Exercise goal:
Write out, from the entries below, exactly the lines that run between the lines holding "необходимо учесть множество факторов" and "Rua Estácio Sá, 149 - Pequi", inclusive, and stop there.

[The data Boundary: Start]

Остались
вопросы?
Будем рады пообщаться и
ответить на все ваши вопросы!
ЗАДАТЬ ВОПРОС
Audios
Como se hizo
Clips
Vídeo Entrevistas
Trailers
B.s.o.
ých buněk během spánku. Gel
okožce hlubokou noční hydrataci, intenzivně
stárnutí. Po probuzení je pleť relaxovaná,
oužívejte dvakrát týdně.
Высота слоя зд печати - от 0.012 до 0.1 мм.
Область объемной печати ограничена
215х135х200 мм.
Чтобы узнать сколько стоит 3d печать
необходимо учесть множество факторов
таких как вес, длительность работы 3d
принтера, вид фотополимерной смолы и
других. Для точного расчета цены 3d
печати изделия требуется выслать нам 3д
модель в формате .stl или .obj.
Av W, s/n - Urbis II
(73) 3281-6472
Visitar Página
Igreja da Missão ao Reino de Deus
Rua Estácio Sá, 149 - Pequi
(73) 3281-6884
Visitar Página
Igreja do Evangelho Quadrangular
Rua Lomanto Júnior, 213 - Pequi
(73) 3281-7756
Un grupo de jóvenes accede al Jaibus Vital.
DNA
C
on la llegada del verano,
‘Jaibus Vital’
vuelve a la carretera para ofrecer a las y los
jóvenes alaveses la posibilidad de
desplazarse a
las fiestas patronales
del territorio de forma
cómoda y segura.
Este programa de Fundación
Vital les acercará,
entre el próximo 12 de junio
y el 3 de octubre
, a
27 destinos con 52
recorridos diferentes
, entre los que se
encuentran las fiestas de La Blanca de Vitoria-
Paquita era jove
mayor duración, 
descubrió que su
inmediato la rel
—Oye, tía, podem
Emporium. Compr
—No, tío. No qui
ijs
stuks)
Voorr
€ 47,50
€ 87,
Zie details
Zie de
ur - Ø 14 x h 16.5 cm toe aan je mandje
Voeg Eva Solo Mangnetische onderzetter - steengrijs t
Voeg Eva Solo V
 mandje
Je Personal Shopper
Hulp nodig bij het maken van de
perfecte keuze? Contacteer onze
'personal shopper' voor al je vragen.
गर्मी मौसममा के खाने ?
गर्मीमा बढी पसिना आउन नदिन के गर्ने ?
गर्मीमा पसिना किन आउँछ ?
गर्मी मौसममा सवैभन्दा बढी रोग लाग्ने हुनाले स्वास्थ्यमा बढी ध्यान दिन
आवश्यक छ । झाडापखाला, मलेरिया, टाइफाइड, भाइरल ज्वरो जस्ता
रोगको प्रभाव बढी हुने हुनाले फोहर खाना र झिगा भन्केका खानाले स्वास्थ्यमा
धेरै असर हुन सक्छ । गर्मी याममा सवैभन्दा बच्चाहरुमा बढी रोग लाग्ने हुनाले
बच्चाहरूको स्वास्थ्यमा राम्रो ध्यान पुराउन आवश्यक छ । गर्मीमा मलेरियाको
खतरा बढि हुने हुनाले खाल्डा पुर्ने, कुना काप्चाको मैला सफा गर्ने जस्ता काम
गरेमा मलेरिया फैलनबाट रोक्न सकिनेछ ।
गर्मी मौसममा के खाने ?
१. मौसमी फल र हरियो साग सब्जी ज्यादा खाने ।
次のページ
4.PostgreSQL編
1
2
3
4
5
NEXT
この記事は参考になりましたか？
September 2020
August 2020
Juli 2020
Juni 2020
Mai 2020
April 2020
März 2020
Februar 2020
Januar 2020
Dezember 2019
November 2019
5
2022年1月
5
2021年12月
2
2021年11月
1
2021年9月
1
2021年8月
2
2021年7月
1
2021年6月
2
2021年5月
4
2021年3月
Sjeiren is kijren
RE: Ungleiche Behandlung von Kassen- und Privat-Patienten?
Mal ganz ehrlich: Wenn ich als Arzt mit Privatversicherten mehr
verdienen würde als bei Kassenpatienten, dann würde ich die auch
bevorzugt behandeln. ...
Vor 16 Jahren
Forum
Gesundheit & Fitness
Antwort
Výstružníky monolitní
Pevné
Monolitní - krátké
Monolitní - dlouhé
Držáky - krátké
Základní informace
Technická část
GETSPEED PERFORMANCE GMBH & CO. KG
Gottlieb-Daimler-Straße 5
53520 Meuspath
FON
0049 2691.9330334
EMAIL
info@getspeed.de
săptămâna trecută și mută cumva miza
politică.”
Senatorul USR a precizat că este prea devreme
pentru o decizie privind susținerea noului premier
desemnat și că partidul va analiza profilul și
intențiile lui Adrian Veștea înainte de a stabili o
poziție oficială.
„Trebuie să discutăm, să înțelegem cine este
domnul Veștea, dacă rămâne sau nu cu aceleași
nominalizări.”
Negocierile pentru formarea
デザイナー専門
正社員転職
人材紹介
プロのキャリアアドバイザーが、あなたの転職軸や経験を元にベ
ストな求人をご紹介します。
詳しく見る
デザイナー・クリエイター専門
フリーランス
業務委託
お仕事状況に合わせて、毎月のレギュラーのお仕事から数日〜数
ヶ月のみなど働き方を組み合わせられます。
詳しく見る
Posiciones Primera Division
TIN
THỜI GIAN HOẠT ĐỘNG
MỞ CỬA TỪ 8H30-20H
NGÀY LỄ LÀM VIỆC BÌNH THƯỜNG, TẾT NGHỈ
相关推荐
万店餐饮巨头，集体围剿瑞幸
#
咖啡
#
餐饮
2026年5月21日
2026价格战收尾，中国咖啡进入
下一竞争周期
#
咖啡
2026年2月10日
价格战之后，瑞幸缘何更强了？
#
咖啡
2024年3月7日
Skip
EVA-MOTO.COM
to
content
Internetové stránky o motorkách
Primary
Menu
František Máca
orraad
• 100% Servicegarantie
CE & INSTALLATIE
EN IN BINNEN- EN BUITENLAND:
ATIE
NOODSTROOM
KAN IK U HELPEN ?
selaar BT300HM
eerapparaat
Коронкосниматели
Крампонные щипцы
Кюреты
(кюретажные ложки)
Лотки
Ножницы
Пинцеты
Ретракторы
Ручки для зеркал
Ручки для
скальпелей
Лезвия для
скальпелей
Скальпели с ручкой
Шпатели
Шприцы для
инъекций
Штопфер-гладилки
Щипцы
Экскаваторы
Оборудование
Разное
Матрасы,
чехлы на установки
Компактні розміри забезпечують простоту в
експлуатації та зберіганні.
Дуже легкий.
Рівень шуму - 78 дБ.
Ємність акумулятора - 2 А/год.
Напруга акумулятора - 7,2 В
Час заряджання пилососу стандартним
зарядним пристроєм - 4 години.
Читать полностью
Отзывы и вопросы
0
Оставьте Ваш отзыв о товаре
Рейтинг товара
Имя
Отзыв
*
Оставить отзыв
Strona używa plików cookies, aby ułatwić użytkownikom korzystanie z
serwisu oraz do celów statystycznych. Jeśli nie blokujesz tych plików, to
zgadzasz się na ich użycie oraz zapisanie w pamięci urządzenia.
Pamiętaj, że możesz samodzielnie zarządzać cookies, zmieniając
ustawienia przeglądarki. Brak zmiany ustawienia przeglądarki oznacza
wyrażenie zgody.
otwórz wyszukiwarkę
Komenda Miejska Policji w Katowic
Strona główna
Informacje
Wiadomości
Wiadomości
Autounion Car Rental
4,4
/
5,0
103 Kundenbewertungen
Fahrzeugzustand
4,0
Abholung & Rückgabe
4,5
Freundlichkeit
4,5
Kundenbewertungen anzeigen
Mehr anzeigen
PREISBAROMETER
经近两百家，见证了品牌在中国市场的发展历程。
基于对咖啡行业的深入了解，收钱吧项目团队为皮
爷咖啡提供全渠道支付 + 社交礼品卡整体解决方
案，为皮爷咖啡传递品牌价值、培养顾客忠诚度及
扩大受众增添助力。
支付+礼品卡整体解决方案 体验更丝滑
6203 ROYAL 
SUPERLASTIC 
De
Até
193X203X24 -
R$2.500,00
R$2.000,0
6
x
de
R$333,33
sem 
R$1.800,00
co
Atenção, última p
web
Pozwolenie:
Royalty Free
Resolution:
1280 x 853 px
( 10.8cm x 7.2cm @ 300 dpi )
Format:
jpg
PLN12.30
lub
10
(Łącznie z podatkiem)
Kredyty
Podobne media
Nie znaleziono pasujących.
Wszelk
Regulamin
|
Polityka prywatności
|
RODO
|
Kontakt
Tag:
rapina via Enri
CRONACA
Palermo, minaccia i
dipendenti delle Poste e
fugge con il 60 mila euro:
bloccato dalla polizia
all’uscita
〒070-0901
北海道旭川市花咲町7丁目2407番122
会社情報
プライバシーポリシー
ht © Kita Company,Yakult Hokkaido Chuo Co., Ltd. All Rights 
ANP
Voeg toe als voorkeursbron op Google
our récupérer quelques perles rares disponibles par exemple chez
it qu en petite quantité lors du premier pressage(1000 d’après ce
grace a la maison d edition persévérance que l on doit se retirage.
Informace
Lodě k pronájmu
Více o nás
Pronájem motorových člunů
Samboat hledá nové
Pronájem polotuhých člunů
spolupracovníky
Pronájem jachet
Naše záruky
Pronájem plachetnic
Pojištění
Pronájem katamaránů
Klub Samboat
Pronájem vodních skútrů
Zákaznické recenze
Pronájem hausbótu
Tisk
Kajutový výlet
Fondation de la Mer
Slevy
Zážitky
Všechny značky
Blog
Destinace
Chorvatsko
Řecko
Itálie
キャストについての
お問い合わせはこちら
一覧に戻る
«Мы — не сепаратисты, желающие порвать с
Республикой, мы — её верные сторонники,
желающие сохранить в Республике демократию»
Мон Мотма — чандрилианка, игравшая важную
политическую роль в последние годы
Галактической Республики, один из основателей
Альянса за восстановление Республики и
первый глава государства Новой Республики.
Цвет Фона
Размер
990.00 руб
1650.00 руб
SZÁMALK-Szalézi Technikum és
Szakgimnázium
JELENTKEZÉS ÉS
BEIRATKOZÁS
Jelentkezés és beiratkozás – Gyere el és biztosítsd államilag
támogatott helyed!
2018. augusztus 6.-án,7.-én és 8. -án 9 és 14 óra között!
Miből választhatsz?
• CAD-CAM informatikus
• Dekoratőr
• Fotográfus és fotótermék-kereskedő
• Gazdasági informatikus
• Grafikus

[The data Boundary: End]

Answer section:
необходимо учесть множество факторов
таких как вес, длительность работы 3d
принтера, вид фотополимерной смолы и
других. Для точного расчета цены 3d
печати изделия требуется выслать нам 3д
модель в формате .stl или .obj.
Av W, s/n - Urbis II
(73) 3281-6472
Visitar Página
Igreja da Missão ao Reino de Deus
Rua Estácio Sá, 149 - Pequi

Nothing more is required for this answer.